**Action item:**
From the data, return each line holding the word "their".

[Saved entries]
§
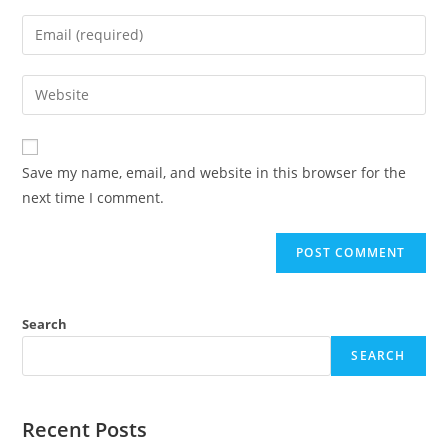
Save my name, email, and website in this browser for the
next time I comment.
Search
SEARCH
Recent Posts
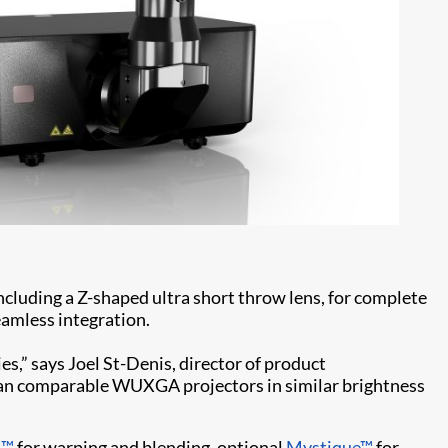
including a Z-shaped ultra short throw lens, for complete
eamless integration.
s,” says Joel St-Denis, director of product
han comparable WUXGA projectors in similar brightness
t™
for warping and blending, optional
Mystique™
for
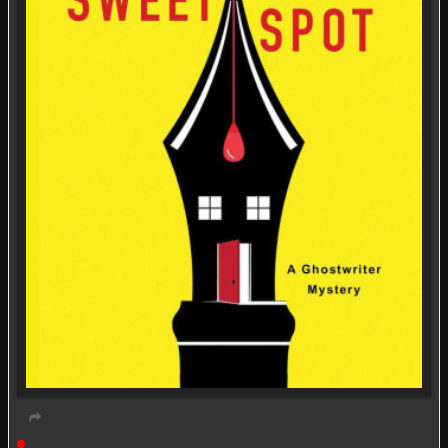
Live event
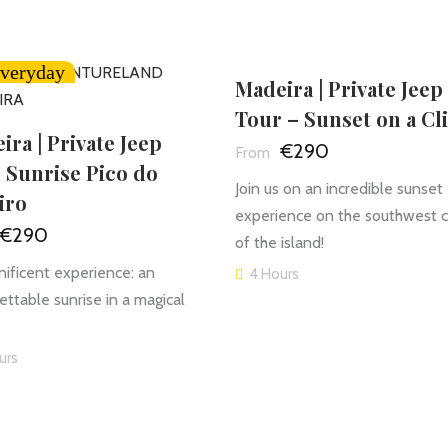
veryday
Madeira | Private Jeep
Tour – Sunset on a Cli
ira | Private Jeep
€290
 Sunrise Pico do
Join us on an incredible sunset
iro
experience on the southwest 
€290
of the island!
ificent experience: an
4 Hours
ettable sunrise in a magical
urs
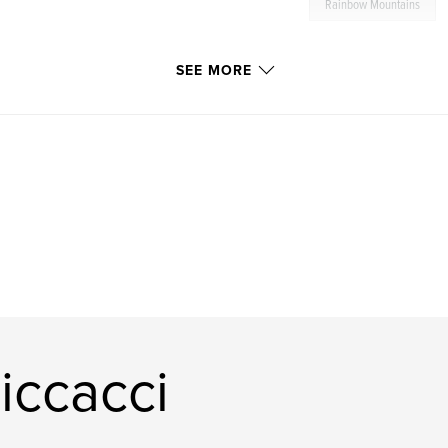
Rainbow Mountains
SEE MORE
iccacci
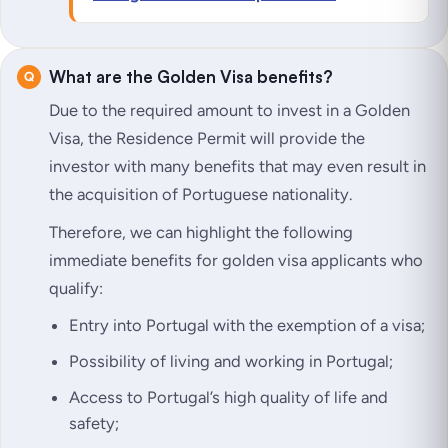
What are the Golden Visa benefits?
Due to the required amount to
invest in a Golden
Visa
, the Residence Permit will provide the
investor with many benefits that may even result in
the acquisition of Portuguese nationality.
Therefore, we can highlight the following
immediate benefits for golden visa applicants who
qualify:
Entry into Portugal with the exemption of a visa;
Possibility of living and working in Portugal;
Access to Portugal’s high quality of life and
safety;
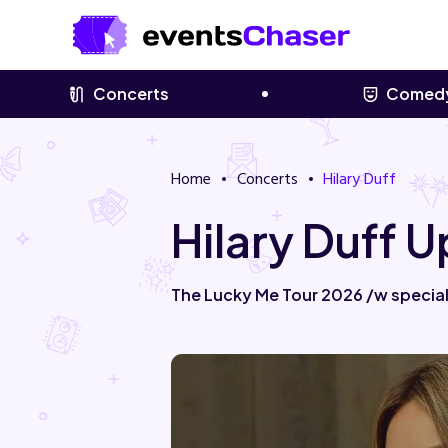
Concerts
Comed
Home
Concerts
Hilary Duff
Hilary Duff 
The Lucky Me Tour 2026 /w special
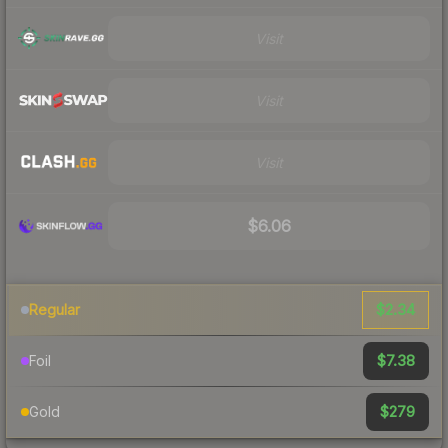
Visit
Visit
Visit
$6.06
$2.34
Regular
$7.38
Foil
$279
Gold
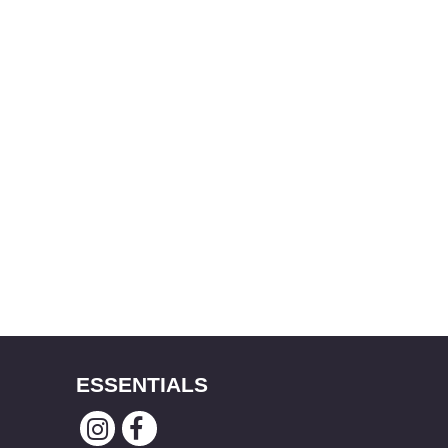
ESSENTIALS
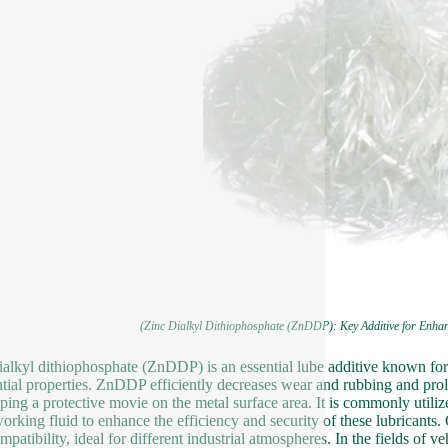
(Zinc Dialkyl Dithiophosphate (ZnDDP): Key Additive for Enha
ialkyl dithiophosphate (ZnDDP) is an essential lube additive known for 
ntial properties. ZnDDP efficiently decreases wear and rubbing and pro
ping a protective movie on the metal surface area. It is commonly utilize
orking fluid to enhance the efficiency and security of these lubricants.
mpatibility, ideal for different industrial atmospheres. In the fields o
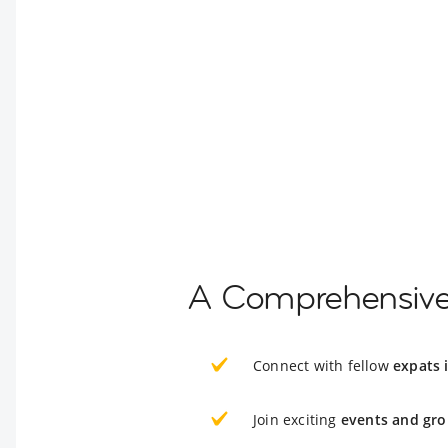
A Comprehensive 
Connect with fellow
expats i
Join exciting
events and gro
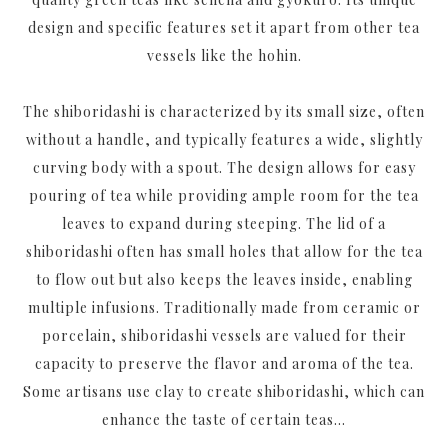
design and specific features set it apart from other tea
vessels like the hohin.
The shiboridashi is characterized by its small size, often
without a handle, and typically features a wide, slightly
curving body with a spout. The design allows for easy
pouring of tea while providing ample room for the tea
leaves to expand during steeping. The lid of a
shiboridashi often has small holes that allow for the tea
to flow out but also keeps the leaves inside, enabling
multiple infusions. Traditionally made from ceramic or
porcelain, shiboridashi vessels are valued for their
capacity to preserve the flavor and aroma of the tea.
Some artisans use clay to create shiboridashi, which can
enhance the taste of certain teas...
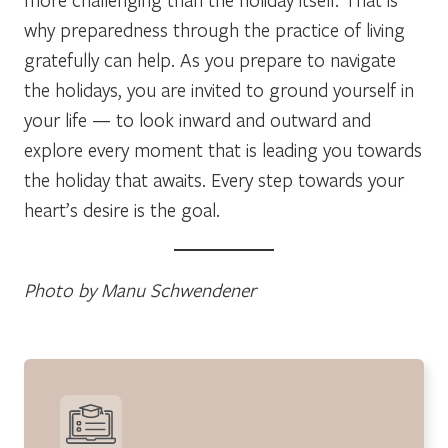
why preparedness through the practice of living
gratefully can help. As you prepare to navigate
the holidays, you are invited to ground yourself in
your life — to look inward and outward and
explore every moment that is leading you towards
the holiday that awaits. Every step towards your
heart’s desire is the goal.
Photo by Manu Schwendener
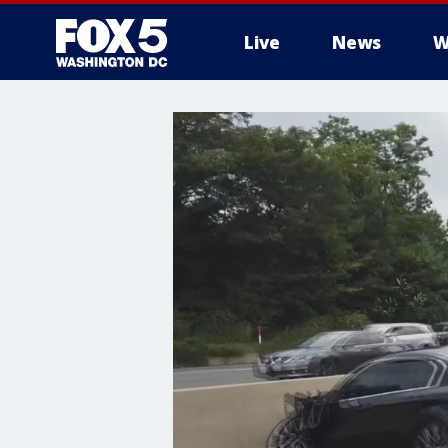
Live
News
W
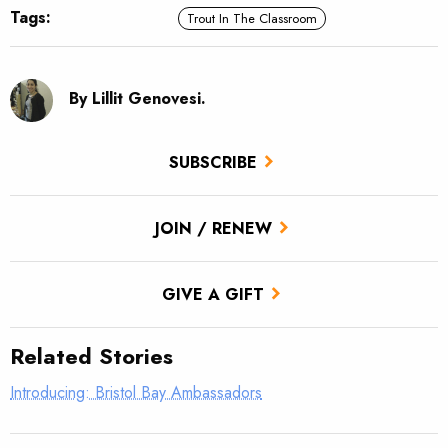
Tags:
Trout In The Classroom
By Lillit Genovesi.
SUBSCRIBE
JOIN / RENEW
GIVE A GIFT
Related Stories
Introducing: Bristol Bay Ambassadors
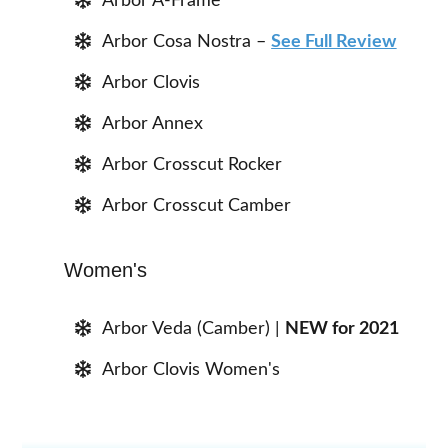
Arbor A-Frame
Arbor Cosa Nostra –
See Full Review
Arbor Clovis
Arbor Annex
Arbor Crosscut Rocker
Arbor Crosscut Camber
Women's
Arbor Veda (Camber) |
NEW for 2021
Arbor Clovis Women's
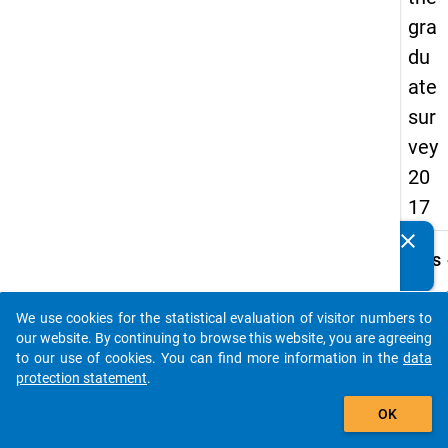
gra
du
ate
sur
vey
20
17
clear
Do you know of any publications based on our data
keybo
Details
packages? Then please share them with us...
Quest
Numbe
We use cookies for the statistical evaluation of visitor numbers to
auto_stories
C34
our website. By continuing to browse this website, you are agreeing
to our use of cookies. You can find more information in the
data
Quest
protection statement
.
Text:
add_shopping_cart
Absch
OK
Instru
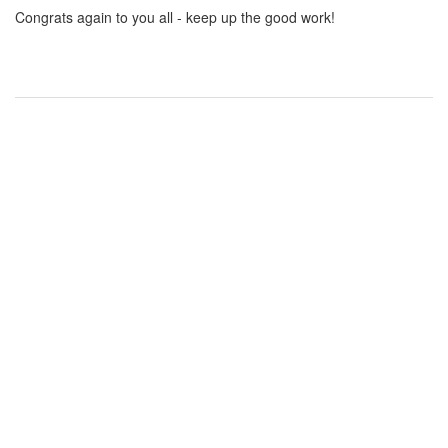
Congrats again to you all - keep up the good work!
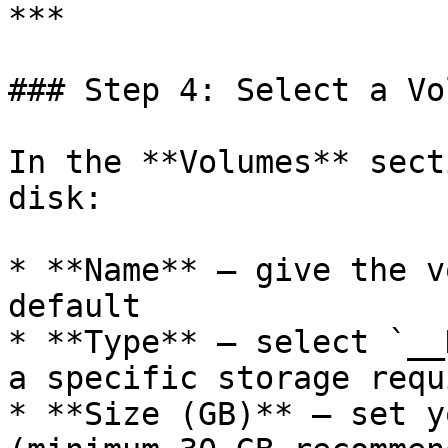
***

### Step 4: Select a Vol
In the **Volumes** sect
disk:

* **Name** — give the v
default

* **Type** — select `__
a specific storage requ
* **Size (GB)** — set y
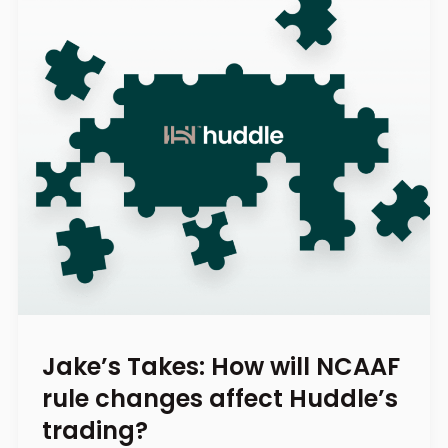
Jake’s Takes: How will NCAAF
rule changes affect Huddle’s
trading?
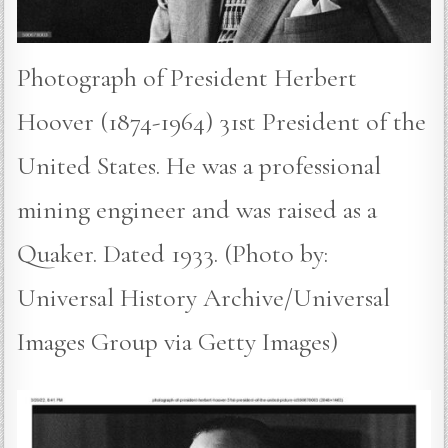
Photograph of President Herbert
Hoover (1874-1964) 31st President of the
United States. He was a professional
mining engineer and was raised as a
Quaker. Dated 1933. (Photo by:
Universal History Archive/Universal
Images Group via Getty Images)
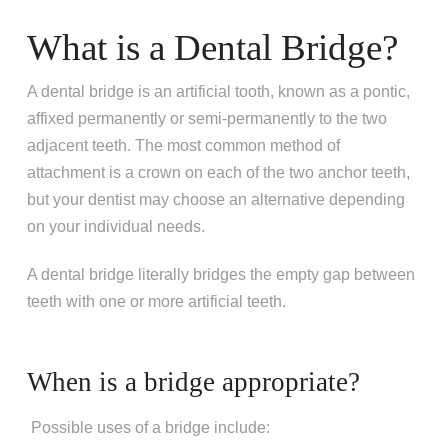
What is a Dental Bridge?
A dental bridge is an artificial tooth, known as a pontic,
affixed permanently or semi-permanently to the two
adjacent teeth. The most common method of
attachment is a crown on each of the two anchor teeth,
but your dentist may choose an alternative depending
on your individual needs.
A dental bridge literally bridges the empty gap between
teeth with one or more artificial teeth.
When is a bridge appropriate?
Possible uses of a bridge include:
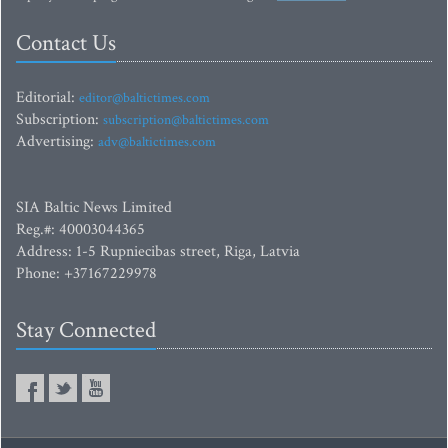
Contact Us
Editorial:
editor@baltictimes.com
Subscription:
subscription@baltictimes.com
Advertising:
adv@baltictimes.com
SIA Baltic News Limited
Reg.#: 40003044365
Address: 1-5 Rupniecibas street, Riga, Latvia
Phone: +37167229978
Stay Connected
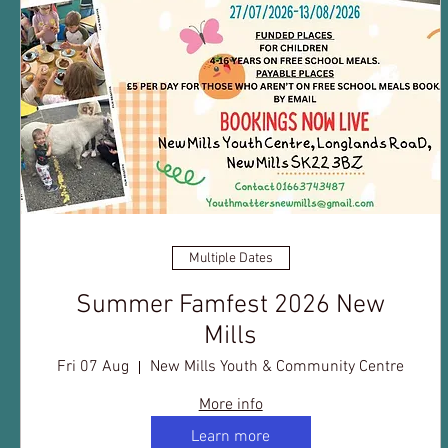
Multiple Dates
Summer Famfest 2026 New
Mills
Fri 07 Aug
New Mills Youth & Community Centre
More info
Learn more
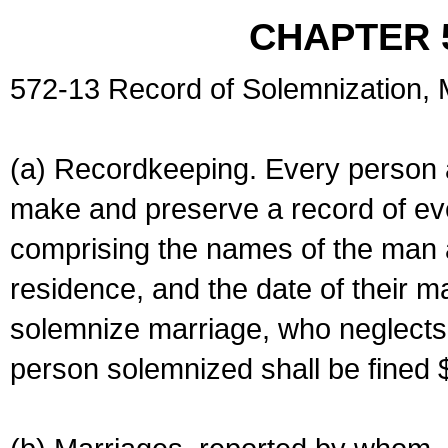
CHAPTER 
572-13 Record of Solemnization,
(a) Recordkeeping. Every person a
make and preserve a record of ev
comprising the names of the man 
residence, and the date of their m
solemnize marriage, who neglects 
person solemnized shall be fined 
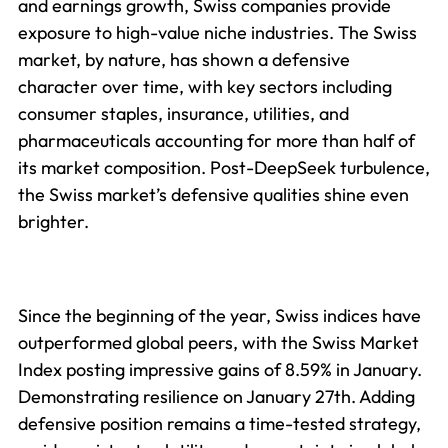
and earnings growth, Swiss companies provide
exposure to high-value niche industries. The Swiss
market, by nature, has shown a defensive
character over time, with key sectors including
consumer staples, insurance, utilities, and
pharmaceuticals accounting for more than half of
its market composition. Post-DeepSeek turbulence,
the Swiss market’s defensive qualities shine even
brighter.
Since the beginning of the year, Swiss indices have
outperformed global peers, with the Swiss Market
Index posting impressive gains of 8.59% in January.
Demonstrating resilience on January 27th. Adding
defensive position remains a time-tested strategy,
§
**Written answer:**
porcelain, shiboridashi vessels are valued for their
residence, and the date of their m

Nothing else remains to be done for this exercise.